WRCに参戦しているヤリスWRCのデモンストレーションラン
新井敏弘選手はインプレッサ WRC 98と全日本ラリー参戦中のWRX、2台のデモランを行なった
TEAM TOYO TIRES DRIFT
リーフNISMO RC
MOTUL AUTECH GT-R(2013年/SUPER GT)
日野レンジャー(ダカールラリー2018参戦車)
トヨタとBMWの共同開発による兄弟車、スープラとZ4によるデモンストレーションランも披露された(別記事参照

 また、カテゴリーを超えたプロフェッショナルドライバー同士で争われるメーカー対抗カート大会が行なわれた。こちらはサーキットなどの競技会場では見られない、ドライバーのリラックスした笑顔が見られるのも大きな特徴だが、実は現在トップカテゴリーで走る多くのレーシングドライバーがカート出身。そもそもが負けず嫌いの集団だから、走り始めればかなりの真剣モードだ。

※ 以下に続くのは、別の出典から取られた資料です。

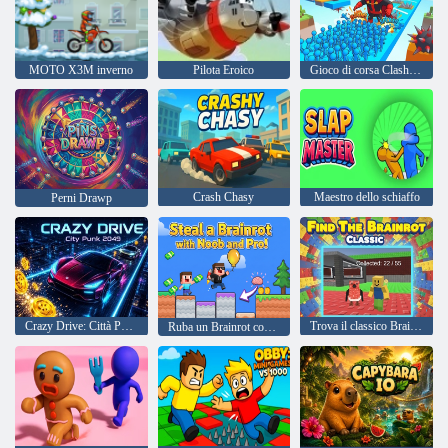
MOTO X3M inverno
Pilota Eroico
Gioco di corsa Clash Master
Crash Chasy
Maestro dello schiaffo
Perni Drawp
Crazy Drive: Città Punk 2049
Trova il classico Brainrot
Ruba un Brainrot con Noob e Pro!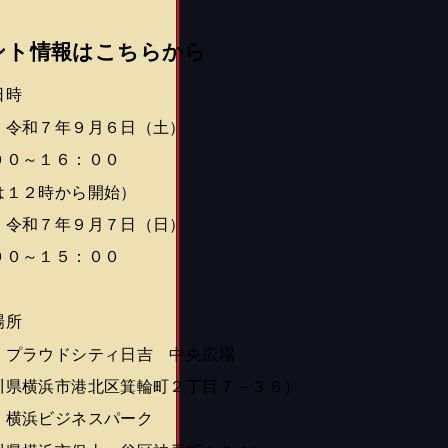
ント情報はこちらから
日時
：令和７年９月６日（土）
００～１６：００
は１２時から開始）
：令和７年９月７日（日）
００～１５：００
場所
：プラウドシティ日吉 中央広場
川県横浜市港北区箕輪町２丁目７－３６）
：横浜ビジネスパーク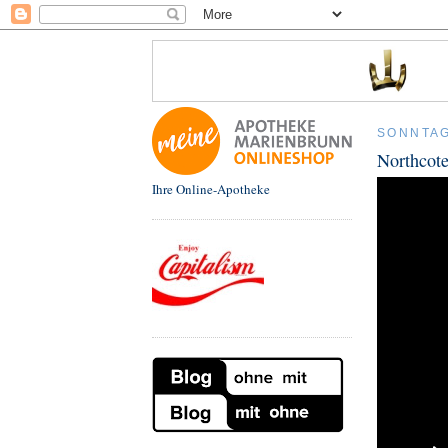
SONNTAG
Northcote
Ihre Online-Apotheke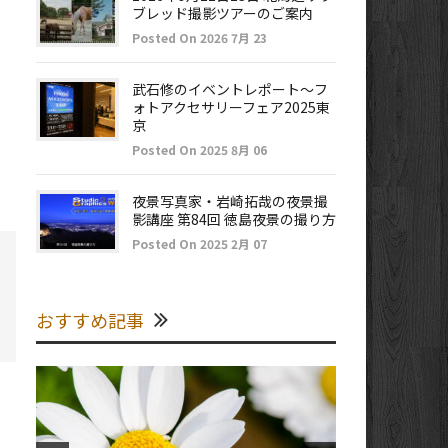
ブレッド撮影ツアーのご案内
Posted On 2026 7月 23
武石修のイベントレポート～フ
ォトアクセサリーフェア2025東
京
Posted On 2025 8月 06
夜景写真家・岩崎拓哉の夜景撮
影講座 第84回 徳島夜景の撮り方
Posted On 2025 2月 07
おすすめ記事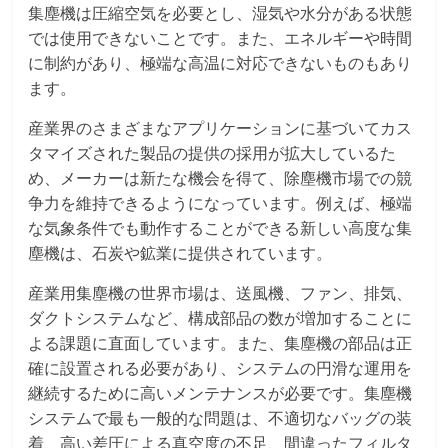
集塵機は圧縮空気を必要とし、湿気や水分がある状態
では使用できないことです。また、エネルギーや時間
に制約があり、極端な高温に対応できないものもあり
ます。
産業界のさまざまなアプリケーションに基づいてカス
タマイズされた製品の提供の採用が拡大しているた
め、メーカーは新たな機会を得て、除塵機市場での競
争力を維持できるようになっています。例えば、極端
な気象条件でも動作することができる新しい高度な集
塵機は、石炭や鉱業に提供されています。
産業用集塵機の世界市場は、送風機、ファン、排気、
ダクトシステムなど、構成部品の数が増加することに
よる課題に直面しています。また、集塵機の部品は正
確に設置される必要があり、システムの円滑な運用を
継続するために高いメンテナンスが必要です。集塵機
システムで最も一般的な問題は、不適切なバッグの装
着、高い差圧による真空度の不足、間違ったフィルタ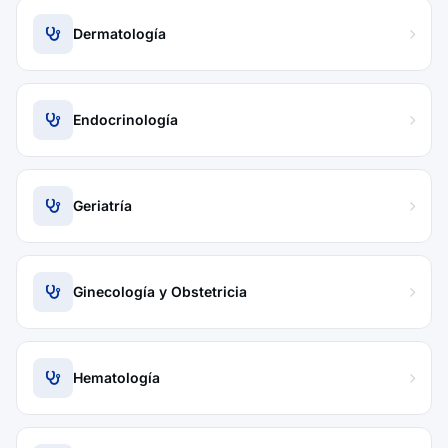
Dermatología
Endocrinología
Geriatría
Ginecología y Obstetricia
Hematología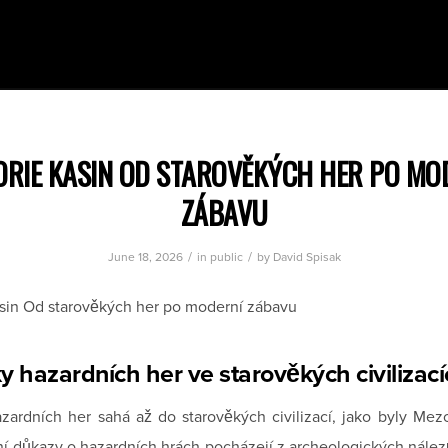
ORIE KASIN OD STAROVĚKÝCH HER PO MO
ZÁBAVU
/
/
June 18, 2026
in
public
by
David Spisak
asin Od starověkých her po moderní zábavu
y hazardních her ve starověkých civilizac
azardních her sahá až do starověkých civilizací, jako byly Me
ní důkazy o hazardních hrách pocházejí z archeologických nález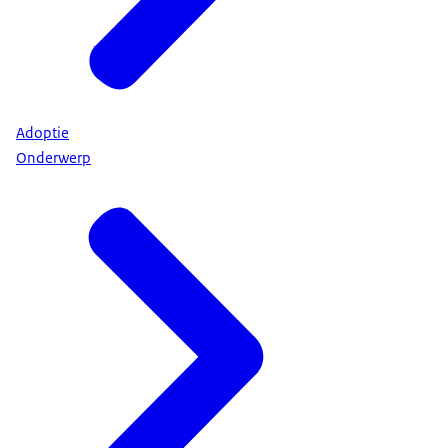
Adoptie
Onderwerp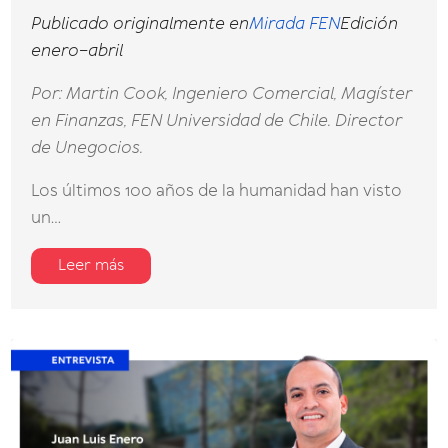
Publicado originalmente en
Mirada FEN
Edición
enero–abril
Por: Martin Cook, Ingeniero Comercial, Magíster
en Finanzas, FEN Universidad de Chile. Director
de Unegocios.
Los últimos 100 años de la humanidad han visto
un...
Leer más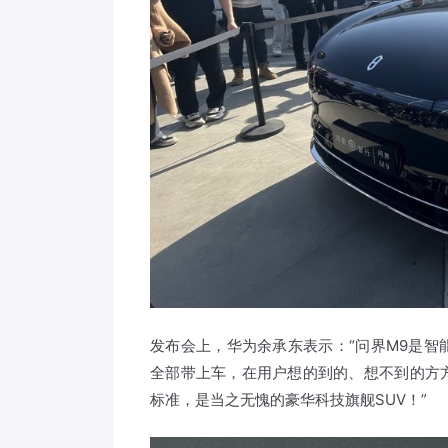
发布会上，华为余承东表示：“问界M9是
全部带上车，在用户想的到的、想不到的方
标准，是当之无愧的豪华科技旗舰SUV！”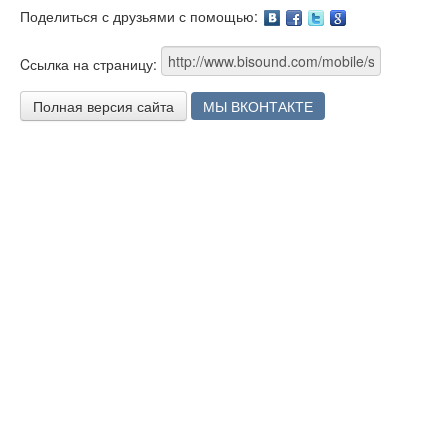
Поделиться с друзьями с помощью:
Facebook
Twitter
Google
Cсылка на страницу:
Полная версия сайта
МЫ ВКОНТАКТЕ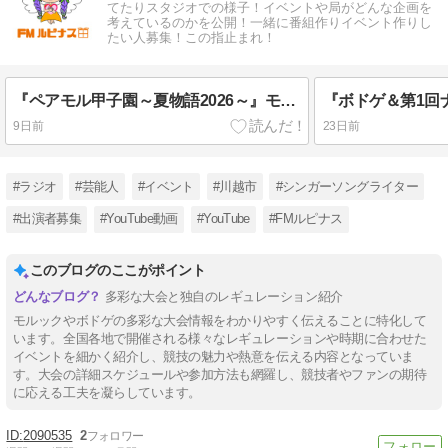
てたりスタジオでの様子！イベントや局がどんな企画を
考えているのかを公開！一緒に番組作りイベント作りし
たい人募集！この指止まれ！
『ペアモル甲子園～夏物語2026～』モルック大会レギュレーション IN埼玉県上尾市
9日前
23日前
#ラジオ
#芸能人
#イベント
#川越市
#シンガーソングライター
#出演者募集
#YouTube動画
#YouTube
#FMルピナス
このブログのここがポイント
多彩な大会と独自のレギュレーション紹介
モルックやボドゲの多彩な大会情報をわかりやすく伝えることに特化して
います。全国各地で開催される様々なレギュレーションや時期に合わせた
イベントを細かく紹介し、競技の魅力や熱意を伝える内容となっていま
す。大会の詳細スケジュールや参加方法も網羅し、競技者やファンの期待
に応える工夫を凝らしています。
2090535
2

NUTEC presents メーカー対抗カートレース
ヘイキ・コバライネン選手、山内英輝選手、宮田莉朋選手をはじめ、参加したレーシングドライバーの多くがカートのトップドライバー経験があり、ラリードライバーにはいささかハードルの高い局面もあったが、それでも会場では終始笑顔だった
日産移籍後初勝利とのアナウンスに笑う平手晃平選手(アナウンサーはピエール北川氏)

 なお、4月6日には2020年の開催を目指す「Rally Japan」に関する記者発表もA会場で行なわれ、こちらは開催に向けた進捗状況のほかテストイベントと位置付けられた「Central Rally Aichi 2019(仮)」の開催を発表。また、WRC プロモーターGmbH マネージングダイレクターのオリバー・シースラ氏が日本のファンに向けて挨拶を行なった。

4月6日には2020年の開催を目指す「Rally Japan」に関する記者発表も行なわれた(別記事参照

エクスペリエンスゾーン(B会場)

「みんなの楽ラク運転講習会」や国内外の最新モデルの同乗試乗体験ができる「ふれあい試乗会」など、体験型イベントが行なわれたB会場

 エクスペリエンスゾーン(B会場)は、AJAJ(日本自動車ジャーナリスト協会)による「みんなの楽ラク運転講習会」や国内外の最新モデルの同乗試乗体験ができる「ふれあい試乗会」など、体験型イベントが行なわれるゾーン。

 2017年よりAJAJが行なってきた「U-18運転予備校」も今年開校された。こちらは自動車免許を持たない18歳以下の参加者が実際に運転体験をするという意欲的なプログラムで、ゾーン全体が年齢層を問わずクルマの楽しさを感じながら安全に対する意識向上を促す興味深いプログラムが多数用意されていた。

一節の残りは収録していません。